Ankara’s dismissal and detention of tens of thousands of people over their alleged links to the failed July coup has cast a long shadow on its accession talks with the EU.
But after initial criticism from Brussels, the bloc is now carefully hedging its bets to avoid upsetting Turkey too much, mindful that a March deal with Ankara cut to a trickle last year’s mass influx of people through Greece to Europe.
“We are in a different state of play from a year ago – then we couldn’t call a spade a spade, Germany was panicking over migration,” a senior EU official said.
“But now the Turks are implementing the migration deal. It is not all bleak. They are doing a better job than before. That will be highlighted in a positive way.”
For its help on migration, the bloc promised Ankara more money for hosting Syrian refugees, quicker EU accession talks and visa-free travel.
EU leaders, who will also push new efforts to curb migration from Africa, will call at a Brussels summit later on Thursday for “further implementation” and “progress on the full range of commitments” under their deal with Turkey, according to their draft joint statement seen by Reuters.
But behind the nuanced wording – showing the EU’s political will to keep the migration deal alive – lie real difficulties.
Detailed talks with Ankara have stalled after the botched coup, with EU diplomats and officials also saying technical cooperation has been hindered because so many Turkish officials have been purged from jobs in which they worked with EU staff.
Turkey has also fired hundreds of senior military staff serving at NATO in Europe, though Ankara rejects talk that the mass dismissals weaken its state institutions.
ACCESSION TALKS
Both sides seem to have dug their heels on a key EU requirement that Ankara changes its counter-terrorism laws, which the bloc says are applied too broadly to persecute journalists and academics critical of President Tayyip Erdogan.
EU leaders are also reluctant to advance Turkey’s accession talks as they face an increased euroscepticism, anti-migrant sentiment and unease about Islam in their countries.
National elections due in March in the Netherlands, in April in France and after the summer break in Germany only make the case politically more sensitive.
Another problem in upholding the dialogue with Turkey hold is the unresolved division of Cyprus, which has long blocked Ankara’s EU aspirations over the decades-old conflict.
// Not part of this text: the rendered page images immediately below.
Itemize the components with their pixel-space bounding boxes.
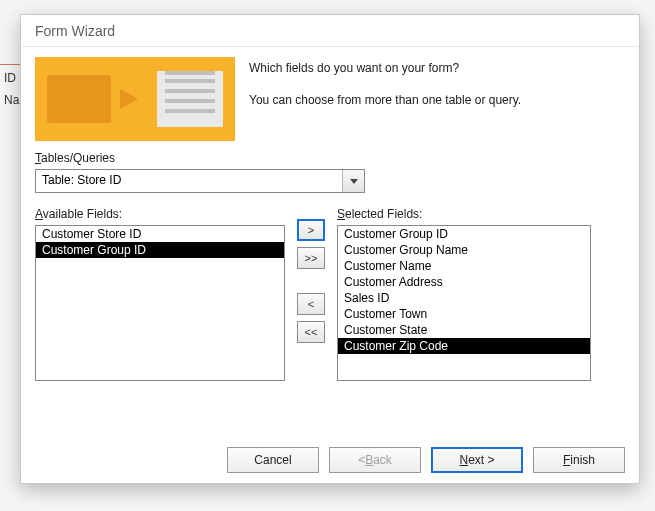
dropdown-toggle[interactable] (342, 170, 364, 192)
tables-queries-label: Tables/Queries (35, 151, 625, 165)
cancel-button[interactable]: Cancel (227, 447, 319, 473)
back-button[interactable]: < Back (329, 447, 421, 473)
available-field-item[interactable]: Customer Group ID (36, 242, 284, 258)
dialog-title: Form Wizard (21, 15, 639, 47)
chevron-down-icon (350, 179, 358, 184)
available-fields-list[interactable]: Customer Store IDCustomer Group ID (35, 225, 285, 381)
add-all-fields-button[interactable]: >> (297, 247, 325, 269)
finish-button[interactable]: Finish (533, 447, 625, 473)
next-button[interactable]: Next > (431, 447, 523, 473)
remove-field-button[interactable]: < (297, 293, 325, 315)
selected-field-item[interactable]: Customer Group ID (338, 226, 590, 242)
selected-field-item[interactable]: Customer Name (338, 258, 590, 274)
intro-text: Which fields do you want on your form? Y… (249, 57, 521, 141)
add-field-button[interactable]: > (297, 219, 325, 241)
wizard-illustration (35, 57, 235, 141)
intro-line-2: You can choose from more than one table … (249, 93, 521, 107)
remove-all-fields-button[interactable]: << (297, 321, 325, 343)
tables-queries-dropdown[interactable]: Table: Store ID (35, 169, 365, 193)
available-field-item[interactable]: Customer Store ID (36, 226, 284, 242)
selected-field-item[interactable]: Customer Town (338, 306, 590, 322)
selected-field-item[interactable]: Customer Address (338, 274, 590, 290)
selected-field-item[interactable]: Customer Group Name (338, 242, 590, 258)
selected-field-item[interactable]: Customer Zip Code (338, 338, 590, 354)
intro-line-1: Which fields do you want on your form? (249, 61, 521, 75)
available-fields-label: Available Fields: (35, 207, 285, 221)
move-buttons: > >> < << (297, 205, 325, 381)
selected-field-item[interactable]: Sales ID (338, 290, 590, 306)
wizard-footer: Cancel < Back Next > Finish (227, 447, 625, 473)
selected-fields-list[interactable]: Customer Group IDCustomer Group NameCust… (337, 225, 591, 381)
selected-field-item[interactable]: Customer State (338, 322, 590, 338)
tables-queries-value: Table: Store ID (36, 170, 342, 192)
selected-fields-label: Selected Fields: (337, 207, 591, 221)
form-wizard-dialog: Form Wizard Which fields do you want on … (20, 14, 640, 484)
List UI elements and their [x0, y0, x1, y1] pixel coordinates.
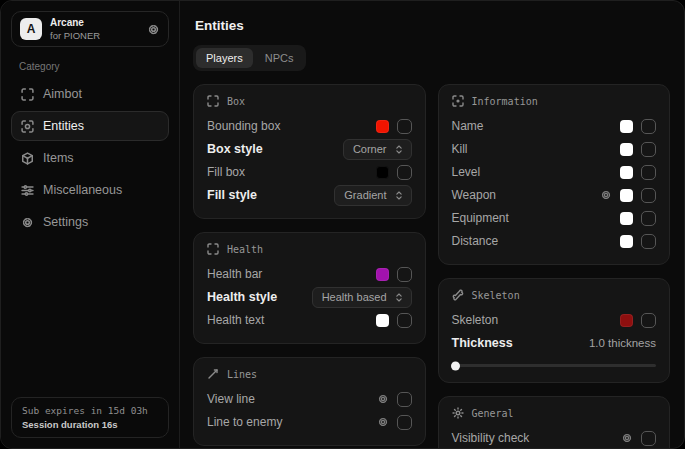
box-style-dropdown[interactable]: Corner — [343, 139, 412, 160]
setting-row: Distance — [452, 230, 657, 252]
checkbox[interactable] — [641, 142, 656, 157]
sliders-icon — [21, 184, 34, 197]
selection-box-icon — [207, 95, 219, 107]
brand-card: A Arcane for PIONER — [11, 11, 169, 47]
slider-label-row: Thickness 1.0 thickness — [452, 332, 657, 354]
chevron-up-down-icon — [394, 144, 404, 155]
setting-row: Health text — [207, 309, 412, 331]
sidebar: A Arcane for PIONER Category Aimbot Enti… — [1, 1, 180, 448]
crosshair-icon — [21, 88, 34, 101]
chevron-up-down-icon — [394, 190, 404, 201]
thickness-slider[interactable] — [452, 361, 657, 370]
color-swatch[interactable] — [620, 120, 633, 133]
setting-row: Equipment — [452, 207, 657, 229]
gear-icon[interactable] — [377, 416, 389, 428]
setting-row: Level — [452, 161, 657, 183]
bone-icon — [452, 289, 464, 301]
tab-npcs[interactable]: NPCs — [255, 48, 304, 68]
app-subtitle: for PIONER — [50, 30, 100, 42]
setting-row: Box style Corner — [207, 138, 412, 160]
checkbox[interactable] — [397, 313, 412, 328]
health-style-dropdown[interactable]: Health based — [312, 287, 412, 308]
setting-row: Skeleton — [452, 309, 657, 331]
color-swatch[interactable] — [620, 212, 633, 225]
color-swatch[interactable] — [376, 166, 389, 179]
chevron-up-down-icon — [394, 292, 404, 303]
checkbox[interactable] — [641, 188, 656, 203]
health-card: Health Health bar Health style Health ba… — [193, 232, 426, 344]
sub-expiry-text: Sub expires in 15d 03h — [22, 405, 158, 416]
checkbox[interactable] — [397, 119, 412, 134]
setting-row: View line — [207, 388, 412, 410]
checkbox[interactable] — [397, 267, 412, 282]
setting-row: Health style Health based — [207, 286, 412, 308]
main-content: Entities Players NPCs Box Bounding box — [180, 1, 684, 448]
setting-row: Line to enemy — [207, 411, 412, 433]
checkbox[interactable] — [641, 211, 656, 226]
page-title: Entities — [195, 18, 670, 33]
cube-icon — [21, 152, 34, 165]
sidebar-item-label: Entities — [43, 119, 84, 133]
checkbox[interactable] — [641, 119, 656, 134]
app-logo: A — [20, 18, 42, 40]
logo-letter: A — [27, 22, 36, 36]
checkbox[interactable] — [641, 165, 656, 180]
box-card: Box Bounding box Box style Corner — [193, 84, 426, 219]
card-title: Skeleton — [472, 290, 520, 301]
dropdown-value: Health based — [322, 291, 387, 303]
app-name: Arcane — [50, 17, 100, 30]
gear-icon — [21, 216, 34, 229]
dropdown-value: Corner — [353, 143, 387, 155]
color-swatch[interactable] — [376, 120, 389, 133]
sidebar-item-settings[interactable]: Settings — [11, 207, 169, 237]
setting-row: Kill — [452, 138, 657, 160]
lines-card: Lines View line Line to enemy — [193, 357, 426, 446]
checkbox[interactable] — [641, 431, 656, 446]
sidebar-item-aimbot[interactable]: Aimbot — [11, 79, 169, 109]
sun-icon — [452, 407, 464, 419]
checkbox[interactable] — [641, 234, 656, 249]
color-swatch[interactable] — [376, 314, 389, 327]
setting-row: Fill box — [207, 161, 412, 183]
gear-icon[interactable] — [621, 432, 633, 444]
general-card: General Visibility check Max distance — [438, 396, 671, 449]
subscription-box: Sub expires in 15d 03h Session duration … — [11, 397, 169, 438]
color-swatch[interactable] — [620, 314, 633, 327]
skeleton-card: Skeleton Skeleton Thickness 1.0 thicknes… — [438, 278, 671, 383]
card-title: Information — [472, 96, 538, 107]
checkbox[interactable] — [397, 415, 412, 430]
setting-row: Fill style Gradient — [207, 184, 412, 206]
color-swatch[interactable] — [620, 189, 633, 202]
color-swatch[interactable] — [620, 143, 633, 156]
setting-row: Health bar — [207, 263, 412, 285]
card-title: General — [472, 408, 514, 419]
setting-row: Visibility check — [452, 427, 657, 449]
setting-row: Weapon — [452, 184, 657, 206]
sidebar-item-miscellaneous[interactable]: Miscellaneous — [11, 175, 169, 205]
fill-style-dropdown[interactable]: Gradient — [334, 185, 411, 206]
selection-box-icon — [207, 243, 219, 255]
checkbox[interactable] — [397, 165, 412, 180]
slider-thumb[interactable] — [451, 361, 460, 370]
sidebar-item-label: Miscellaneous — [43, 183, 122, 197]
color-swatch[interactable] — [620, 166, 633, 179]
gear-icon[interactable] — [147, 23, 160, 36]
sidebar-item-label: Items — [43, 151, 74, 165]
gear-icon[interactable] — [600, 189, 612, 201]
color-swatch[interactable] — [620, 235, 633, 248]
tab-bar: Players NPCs — [193, 45, 306, 71]
checkbox[interactable] — [397, 392, 412, 407]
dropdown-value: Gradient — [344, 189, 386, 201]
checkbox[interactable] — [641, 313, 656, 328]
entities-icon — [21, 120, 34, 133]
sidebar-item-items[interactable]: Items — [11, 143, 169, 173]
sidebar-item-label: Aimbot — [43, 87, 82, 101]
sidebar-item-entities[interactable]: Entities — [11, 111, 169, 141]
card-title: Box — [227, 96, 245, 107]
tab-players[interactable]: Players — [196, 48, 253, 68]
setting-row: Bounding box — [207, 115, 412, 137]
gear-icon[interactable] — [377, 393, 389, 405]
card-title: Health — [227, 244, 263, 255]
color-swatch[interactable] — [376, 268, 389, 281]
session-duration-text: Session duration 16s — [22, 419, 158, 430]
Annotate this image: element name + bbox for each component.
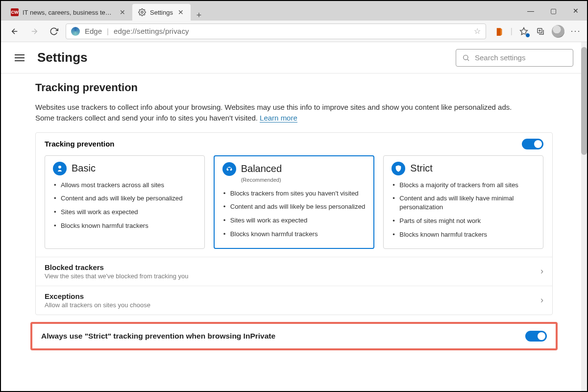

The rival sides hope for a peace deal soon but chances for any major leap on Turkey’s path towards the EU remain dim without that.
While Brussels says Turkey has met most criteria at least for the visa liberalisation, if not for EU membership itself, Cyprus says that is the case only on paper and accuses Ankara of not cooperating with it in certain areas.
The EU’s next report on Turkey, due on Nov. 9, will hence be a long enumeration of factual developments that followed the coup, EU officials said, an acknowledgement that the bloc is caught between a rock and a hard place in its ties with Ankara.
“The Turks will be furious about it but as long as their domestic political situation remains what it is now, there is just so much we can do,” said one EU official. Others say that while Turkey has been vocal in its criticism of the EU in public, cooperation behind the scenes has been businesslike.
Ankara, on its side, says the EU has been too slow in disbursing the promised aid. Many Turks were incensed by what they saw as Europe’s misjudged reaction to the attempted military putsch that killed more than 240 people.
Turkey’s EU minister told Reuters on Tuesday Ankara would stop readmitting illegal migrants from Europe if the bloc fails to ease visa requirements by the end of the year.
And in trying to square this circle, the EU is indeed looking at progress on visas to keep Turkey’s attention.
“Now is not the time for decisions on Turkey because of what happened in July. But it would be politically good to have the visa decision around December. The closer we get to elections, the harder it will be,” said another senior EU diplomat.